**Work to be completed**: Take the entries below and print only the lines from the one with "The Guy Book: An Owner’s" through the one with "any warranties about", exactly as they stand, both ends included.

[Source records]
>>
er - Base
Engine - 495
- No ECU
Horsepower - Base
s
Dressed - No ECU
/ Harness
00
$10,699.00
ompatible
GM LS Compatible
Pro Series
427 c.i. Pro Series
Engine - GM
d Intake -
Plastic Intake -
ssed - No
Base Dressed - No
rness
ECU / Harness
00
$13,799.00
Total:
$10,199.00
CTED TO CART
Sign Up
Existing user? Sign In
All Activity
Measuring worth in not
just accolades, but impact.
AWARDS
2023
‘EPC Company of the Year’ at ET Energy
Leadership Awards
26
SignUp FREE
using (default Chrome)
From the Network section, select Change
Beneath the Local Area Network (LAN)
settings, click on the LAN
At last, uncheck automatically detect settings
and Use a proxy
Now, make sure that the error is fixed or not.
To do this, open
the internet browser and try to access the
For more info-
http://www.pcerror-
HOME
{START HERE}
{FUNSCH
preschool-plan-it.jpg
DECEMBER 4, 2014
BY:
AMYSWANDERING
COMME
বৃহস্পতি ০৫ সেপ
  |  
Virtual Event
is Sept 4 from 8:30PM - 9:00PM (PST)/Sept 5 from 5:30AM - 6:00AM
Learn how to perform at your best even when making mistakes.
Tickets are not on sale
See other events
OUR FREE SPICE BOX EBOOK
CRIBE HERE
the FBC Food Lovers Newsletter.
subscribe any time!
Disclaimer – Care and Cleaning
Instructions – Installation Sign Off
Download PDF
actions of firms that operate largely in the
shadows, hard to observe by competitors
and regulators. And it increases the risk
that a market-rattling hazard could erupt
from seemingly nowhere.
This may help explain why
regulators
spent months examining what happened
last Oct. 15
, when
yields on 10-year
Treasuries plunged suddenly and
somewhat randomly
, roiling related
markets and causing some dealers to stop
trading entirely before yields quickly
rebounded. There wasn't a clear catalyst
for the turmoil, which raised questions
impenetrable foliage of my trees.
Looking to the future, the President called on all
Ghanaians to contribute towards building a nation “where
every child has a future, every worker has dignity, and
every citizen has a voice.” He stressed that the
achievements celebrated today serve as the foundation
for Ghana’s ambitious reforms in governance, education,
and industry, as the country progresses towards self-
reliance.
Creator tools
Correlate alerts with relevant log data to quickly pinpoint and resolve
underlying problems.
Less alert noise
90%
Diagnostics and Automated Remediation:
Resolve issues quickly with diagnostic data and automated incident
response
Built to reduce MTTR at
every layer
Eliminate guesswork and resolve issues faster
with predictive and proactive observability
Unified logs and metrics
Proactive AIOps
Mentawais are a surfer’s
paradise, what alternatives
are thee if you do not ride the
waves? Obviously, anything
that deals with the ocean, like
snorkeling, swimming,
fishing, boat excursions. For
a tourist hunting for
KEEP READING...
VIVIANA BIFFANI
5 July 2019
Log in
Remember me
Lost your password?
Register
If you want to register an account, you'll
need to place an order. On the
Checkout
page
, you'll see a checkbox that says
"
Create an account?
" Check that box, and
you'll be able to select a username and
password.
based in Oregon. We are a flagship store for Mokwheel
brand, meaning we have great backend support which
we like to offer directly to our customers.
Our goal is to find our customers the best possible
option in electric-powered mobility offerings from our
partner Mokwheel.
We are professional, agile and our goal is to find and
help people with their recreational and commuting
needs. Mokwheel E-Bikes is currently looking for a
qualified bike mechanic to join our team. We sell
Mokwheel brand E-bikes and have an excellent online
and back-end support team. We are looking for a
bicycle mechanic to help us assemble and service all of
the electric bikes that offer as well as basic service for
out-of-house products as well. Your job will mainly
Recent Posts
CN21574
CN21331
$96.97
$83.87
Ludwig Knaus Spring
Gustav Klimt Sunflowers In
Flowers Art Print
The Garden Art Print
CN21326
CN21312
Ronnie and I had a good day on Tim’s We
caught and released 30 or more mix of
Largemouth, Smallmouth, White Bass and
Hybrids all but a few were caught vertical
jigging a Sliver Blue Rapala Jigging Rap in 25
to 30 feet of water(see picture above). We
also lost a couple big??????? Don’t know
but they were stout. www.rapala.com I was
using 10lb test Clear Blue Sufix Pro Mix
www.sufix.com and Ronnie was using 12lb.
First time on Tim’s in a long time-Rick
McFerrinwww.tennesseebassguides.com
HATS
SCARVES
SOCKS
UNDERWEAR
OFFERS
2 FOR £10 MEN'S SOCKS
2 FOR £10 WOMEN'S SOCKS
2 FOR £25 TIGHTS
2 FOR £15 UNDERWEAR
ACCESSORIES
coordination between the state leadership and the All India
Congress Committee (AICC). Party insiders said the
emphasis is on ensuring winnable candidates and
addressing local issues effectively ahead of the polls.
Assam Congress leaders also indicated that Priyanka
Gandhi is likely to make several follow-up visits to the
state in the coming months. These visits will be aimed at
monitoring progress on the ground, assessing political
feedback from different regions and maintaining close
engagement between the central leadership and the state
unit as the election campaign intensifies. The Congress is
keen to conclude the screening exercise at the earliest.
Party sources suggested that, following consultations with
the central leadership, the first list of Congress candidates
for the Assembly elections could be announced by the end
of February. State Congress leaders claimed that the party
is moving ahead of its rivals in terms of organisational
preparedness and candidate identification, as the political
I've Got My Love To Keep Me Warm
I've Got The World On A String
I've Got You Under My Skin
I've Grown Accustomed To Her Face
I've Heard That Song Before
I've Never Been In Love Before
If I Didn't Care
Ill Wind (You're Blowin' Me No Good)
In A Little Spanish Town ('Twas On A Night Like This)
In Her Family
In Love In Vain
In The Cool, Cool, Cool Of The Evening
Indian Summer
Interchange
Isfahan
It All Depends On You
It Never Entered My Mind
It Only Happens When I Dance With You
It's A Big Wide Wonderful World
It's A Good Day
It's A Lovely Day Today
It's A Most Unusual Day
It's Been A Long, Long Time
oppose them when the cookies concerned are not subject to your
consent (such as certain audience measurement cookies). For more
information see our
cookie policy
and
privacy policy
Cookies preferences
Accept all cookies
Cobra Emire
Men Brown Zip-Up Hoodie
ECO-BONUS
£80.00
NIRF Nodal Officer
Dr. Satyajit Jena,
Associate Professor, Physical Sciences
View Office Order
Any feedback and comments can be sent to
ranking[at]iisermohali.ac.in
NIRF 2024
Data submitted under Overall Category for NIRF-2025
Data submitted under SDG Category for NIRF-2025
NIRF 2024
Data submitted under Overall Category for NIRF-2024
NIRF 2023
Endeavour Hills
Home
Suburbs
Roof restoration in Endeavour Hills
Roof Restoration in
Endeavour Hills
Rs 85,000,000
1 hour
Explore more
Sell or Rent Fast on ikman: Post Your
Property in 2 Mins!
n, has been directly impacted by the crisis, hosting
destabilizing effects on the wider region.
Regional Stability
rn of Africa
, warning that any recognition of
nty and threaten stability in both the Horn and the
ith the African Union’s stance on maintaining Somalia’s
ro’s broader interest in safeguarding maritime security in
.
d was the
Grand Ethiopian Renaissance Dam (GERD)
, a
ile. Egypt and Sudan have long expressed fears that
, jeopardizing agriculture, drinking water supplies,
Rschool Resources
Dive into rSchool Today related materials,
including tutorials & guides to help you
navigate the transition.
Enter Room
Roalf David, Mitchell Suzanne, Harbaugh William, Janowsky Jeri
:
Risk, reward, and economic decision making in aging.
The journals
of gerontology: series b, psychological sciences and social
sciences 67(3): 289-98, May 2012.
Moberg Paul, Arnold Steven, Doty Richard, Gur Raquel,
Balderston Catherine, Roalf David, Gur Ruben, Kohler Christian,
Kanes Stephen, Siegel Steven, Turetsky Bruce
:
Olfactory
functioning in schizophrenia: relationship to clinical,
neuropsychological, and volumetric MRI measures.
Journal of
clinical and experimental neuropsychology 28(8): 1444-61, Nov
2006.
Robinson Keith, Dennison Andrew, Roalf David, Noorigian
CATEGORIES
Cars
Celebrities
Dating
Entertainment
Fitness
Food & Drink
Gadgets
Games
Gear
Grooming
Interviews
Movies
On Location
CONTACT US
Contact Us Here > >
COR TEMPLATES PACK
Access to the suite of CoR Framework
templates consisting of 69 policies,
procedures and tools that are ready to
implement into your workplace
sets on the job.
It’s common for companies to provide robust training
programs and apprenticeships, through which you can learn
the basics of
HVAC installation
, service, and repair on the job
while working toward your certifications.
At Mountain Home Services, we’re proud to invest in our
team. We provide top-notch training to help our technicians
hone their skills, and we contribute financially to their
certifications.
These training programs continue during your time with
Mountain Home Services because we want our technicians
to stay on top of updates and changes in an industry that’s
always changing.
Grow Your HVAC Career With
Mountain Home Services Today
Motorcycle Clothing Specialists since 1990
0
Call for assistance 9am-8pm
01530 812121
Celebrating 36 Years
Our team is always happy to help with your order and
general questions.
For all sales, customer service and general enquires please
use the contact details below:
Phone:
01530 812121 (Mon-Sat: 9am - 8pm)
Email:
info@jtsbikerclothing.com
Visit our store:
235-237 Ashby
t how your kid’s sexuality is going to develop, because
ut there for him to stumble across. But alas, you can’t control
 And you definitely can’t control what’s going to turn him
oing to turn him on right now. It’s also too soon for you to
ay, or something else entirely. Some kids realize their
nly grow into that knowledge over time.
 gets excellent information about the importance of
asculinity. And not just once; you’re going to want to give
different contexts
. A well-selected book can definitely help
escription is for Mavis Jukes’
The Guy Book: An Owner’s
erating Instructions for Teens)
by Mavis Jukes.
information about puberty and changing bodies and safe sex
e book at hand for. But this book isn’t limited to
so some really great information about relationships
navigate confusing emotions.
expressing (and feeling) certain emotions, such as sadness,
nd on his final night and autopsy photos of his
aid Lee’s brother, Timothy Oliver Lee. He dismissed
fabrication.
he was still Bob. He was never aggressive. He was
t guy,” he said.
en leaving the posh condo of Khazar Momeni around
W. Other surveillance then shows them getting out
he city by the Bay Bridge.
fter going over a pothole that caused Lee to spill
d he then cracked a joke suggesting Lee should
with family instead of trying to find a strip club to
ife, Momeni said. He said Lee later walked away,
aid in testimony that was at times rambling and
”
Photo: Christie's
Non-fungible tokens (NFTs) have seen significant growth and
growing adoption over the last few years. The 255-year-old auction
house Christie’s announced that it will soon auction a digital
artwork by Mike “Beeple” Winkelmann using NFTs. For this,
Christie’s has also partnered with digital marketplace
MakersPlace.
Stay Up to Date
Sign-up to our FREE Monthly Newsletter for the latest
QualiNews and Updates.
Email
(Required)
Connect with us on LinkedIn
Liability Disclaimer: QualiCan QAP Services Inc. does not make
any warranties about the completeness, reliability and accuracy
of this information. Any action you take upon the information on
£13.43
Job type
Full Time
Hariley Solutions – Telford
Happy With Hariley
<<
**Exercise answer**:
The Guy Book: An Owner’s
erating Instructions for Teens)
by Mavis Jukes.
information about puberty and changing bodies and safe sex
e book at hand for. But this book isn’t limited to
so some really great information about relationships
navigate confusing emotions.
expressing (and feeling) certain emotions, such as sadness,
nd on his final night and autopsy photos of his
aid Lee’s brother, Timothy Oliver Lee. He dismissed
fabrication.
he was still Bob. He was never aggressive. He was
t guy,” he said.
en leaving the posh condo of Khazar Momeni around
W. Other surveillance then shows them getting out
he city by the Bay Bridge.
fter going over a pothole that caused Lee to spill
d he then cracked a joke suggesting Lee should
with family instead of trying to find a strip club to
ife, Momeni said. He said Lee later walked away,
aid in testimony that was at times rambling and
”
Photo: Christie's
Non-fungible tokens (NFTs) have seen significant growth and
growing adoption over the last few years. The 255-year-old auction
house Christie’s announced that it will soon auction a digital
artwork by Mike “Beeple” Winkelmann using NFTs. For this,
Christie’s has also partnered with digital marketplace
MakersPlace.
Stay Up to Date
Sign-up to our FREE Monthly Newsletter for the latest
QualiNews and Updates.
Email
(Required)
Connect with us on LinkedIn
Liability Disclaimer: QualiCan QAP Services Inc. does not make
any warranties about the completeness, reliability and accuracy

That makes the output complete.